[Material provided]

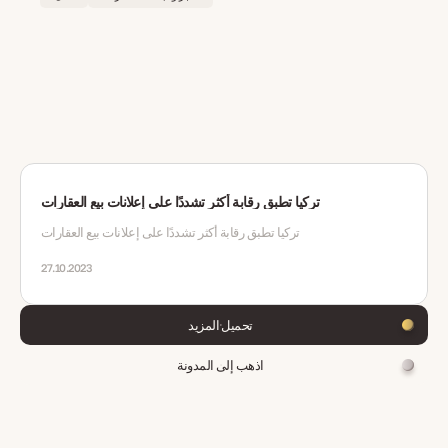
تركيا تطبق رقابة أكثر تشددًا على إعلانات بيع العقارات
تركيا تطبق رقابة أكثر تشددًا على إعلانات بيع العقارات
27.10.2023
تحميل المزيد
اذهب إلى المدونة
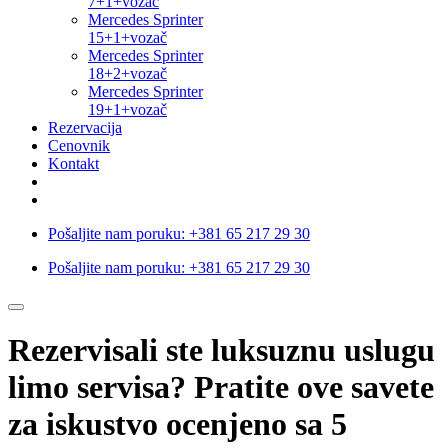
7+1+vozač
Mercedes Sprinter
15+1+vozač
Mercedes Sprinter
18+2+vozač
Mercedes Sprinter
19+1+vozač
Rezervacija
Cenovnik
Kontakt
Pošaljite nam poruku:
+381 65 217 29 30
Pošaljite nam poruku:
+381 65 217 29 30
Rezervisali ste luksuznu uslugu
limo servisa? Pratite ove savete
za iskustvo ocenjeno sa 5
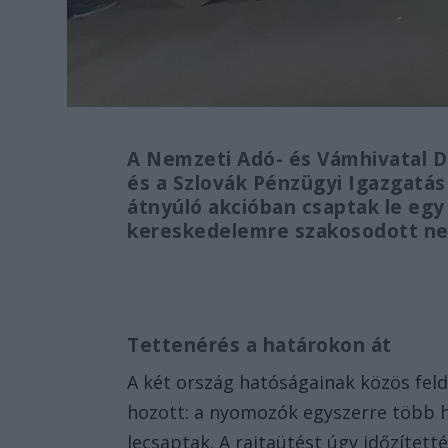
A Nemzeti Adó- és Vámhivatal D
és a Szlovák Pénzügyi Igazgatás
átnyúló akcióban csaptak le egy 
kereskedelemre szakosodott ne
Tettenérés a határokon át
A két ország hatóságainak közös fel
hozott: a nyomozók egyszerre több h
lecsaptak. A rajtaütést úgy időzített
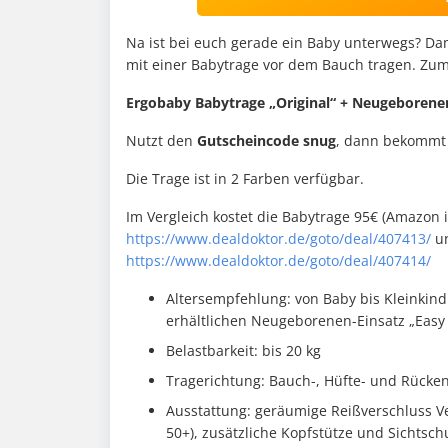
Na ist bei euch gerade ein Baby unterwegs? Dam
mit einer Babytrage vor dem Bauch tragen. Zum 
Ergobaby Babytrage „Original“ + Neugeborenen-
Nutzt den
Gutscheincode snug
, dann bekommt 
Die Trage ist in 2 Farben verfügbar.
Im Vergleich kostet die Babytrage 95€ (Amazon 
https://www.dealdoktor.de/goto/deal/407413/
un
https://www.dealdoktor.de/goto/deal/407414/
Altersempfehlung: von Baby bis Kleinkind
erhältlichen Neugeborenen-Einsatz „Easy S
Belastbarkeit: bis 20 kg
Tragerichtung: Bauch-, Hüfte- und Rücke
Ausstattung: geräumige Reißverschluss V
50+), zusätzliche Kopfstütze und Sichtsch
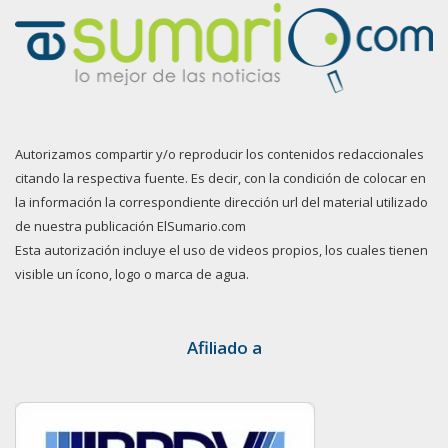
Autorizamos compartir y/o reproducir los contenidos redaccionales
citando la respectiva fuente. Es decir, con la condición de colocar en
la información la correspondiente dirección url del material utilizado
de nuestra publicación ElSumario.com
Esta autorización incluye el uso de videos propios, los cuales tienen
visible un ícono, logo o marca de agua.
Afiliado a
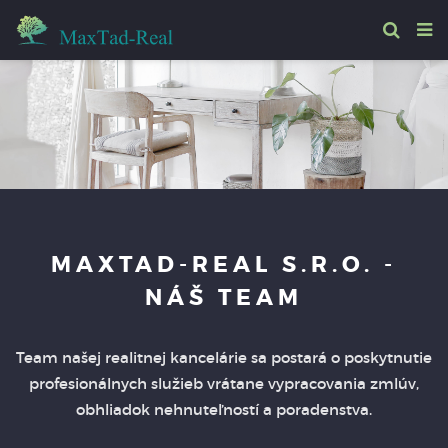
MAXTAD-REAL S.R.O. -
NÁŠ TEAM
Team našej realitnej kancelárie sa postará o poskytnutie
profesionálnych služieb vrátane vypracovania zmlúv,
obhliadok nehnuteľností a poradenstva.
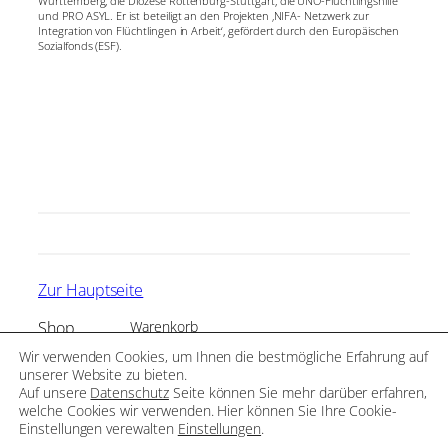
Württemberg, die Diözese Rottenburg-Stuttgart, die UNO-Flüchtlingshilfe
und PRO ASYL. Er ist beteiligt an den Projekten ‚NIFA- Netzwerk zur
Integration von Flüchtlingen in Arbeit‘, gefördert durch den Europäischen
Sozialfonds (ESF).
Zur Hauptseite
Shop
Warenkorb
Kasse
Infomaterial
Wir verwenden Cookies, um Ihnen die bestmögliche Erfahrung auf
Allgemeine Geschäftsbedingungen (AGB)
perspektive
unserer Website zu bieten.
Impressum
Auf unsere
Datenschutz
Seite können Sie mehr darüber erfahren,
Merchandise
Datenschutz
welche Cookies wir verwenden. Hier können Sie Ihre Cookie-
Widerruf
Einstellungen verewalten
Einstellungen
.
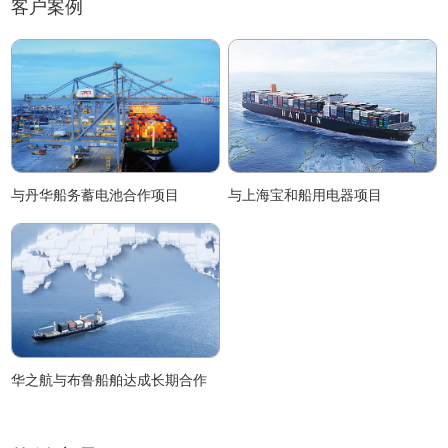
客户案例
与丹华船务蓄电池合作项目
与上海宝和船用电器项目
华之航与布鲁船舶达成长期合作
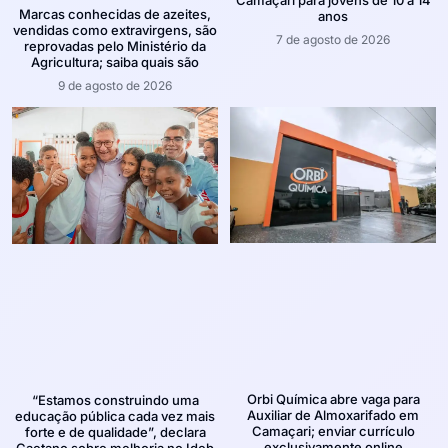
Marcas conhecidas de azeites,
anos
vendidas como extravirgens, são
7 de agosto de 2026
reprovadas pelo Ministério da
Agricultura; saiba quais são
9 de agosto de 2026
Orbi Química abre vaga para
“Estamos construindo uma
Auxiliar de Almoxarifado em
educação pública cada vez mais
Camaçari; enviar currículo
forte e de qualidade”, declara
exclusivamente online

[/Material provided]
[Material provided]

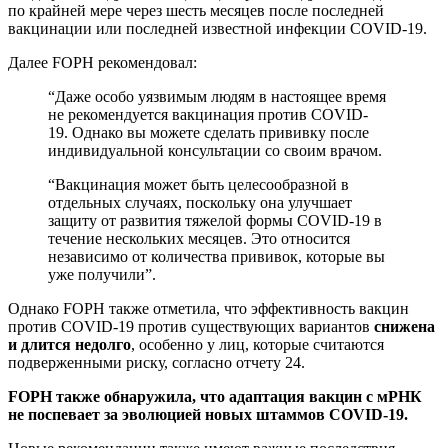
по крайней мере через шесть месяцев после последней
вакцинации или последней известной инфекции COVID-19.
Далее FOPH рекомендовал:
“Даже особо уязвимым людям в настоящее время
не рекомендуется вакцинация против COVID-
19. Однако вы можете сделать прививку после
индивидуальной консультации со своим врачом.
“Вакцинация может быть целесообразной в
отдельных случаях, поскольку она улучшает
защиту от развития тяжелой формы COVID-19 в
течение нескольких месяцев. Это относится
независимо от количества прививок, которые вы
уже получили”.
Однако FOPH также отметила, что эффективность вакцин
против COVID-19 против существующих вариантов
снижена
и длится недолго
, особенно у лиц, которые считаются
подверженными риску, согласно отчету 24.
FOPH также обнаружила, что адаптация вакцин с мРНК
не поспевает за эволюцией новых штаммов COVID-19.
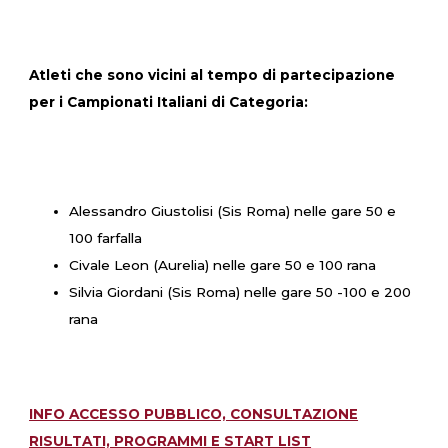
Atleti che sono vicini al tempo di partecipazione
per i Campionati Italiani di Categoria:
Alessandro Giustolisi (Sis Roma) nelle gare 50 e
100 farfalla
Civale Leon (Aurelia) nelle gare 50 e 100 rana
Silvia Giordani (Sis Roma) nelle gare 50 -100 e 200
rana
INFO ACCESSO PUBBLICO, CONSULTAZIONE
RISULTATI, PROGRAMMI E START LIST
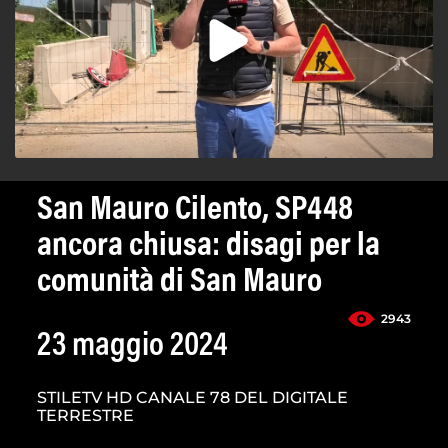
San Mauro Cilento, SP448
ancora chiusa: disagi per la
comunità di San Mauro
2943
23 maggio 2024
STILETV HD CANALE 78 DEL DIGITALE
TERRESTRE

[/Material provided]

→ What to produce: All that should appear in the answer is the lines above from the line with "mit einer Babytrage" through the line with "Autorizamos compartir y/o", retyped exactly, pictures left out.

→ Response:
mit einer Babytrage vor dem Bauch tragen. Zum 
Ergobaby Babytrage „Original“ + Neugeborenen-
Nutzt den
Gutscheincode snug
, dann bekommt 
Die Trage ist in 2 Farben verfügbar.
Im Vergleich kostet die Babytrage 95€ (Amazon 
https://www.dealdoktor.de/goto/deal/407413/
un
https://www.dealdoktor.de/goto/deal/407414/
Altersempfehlung: von Baby bis Kleinkind
erhältlichen Neugeborenen-Einsatz „Easy S
Belastbarkeit: bis 20 kg
Tragerichtung: Bauch-, Hüfte- und Rücke
Ausstattung: geräumige Reißverschluss V
50+), zusätzliche Kopfstütze und Sichtsch
Autorizamos compartir y/o reproducir los contenidos redaccionales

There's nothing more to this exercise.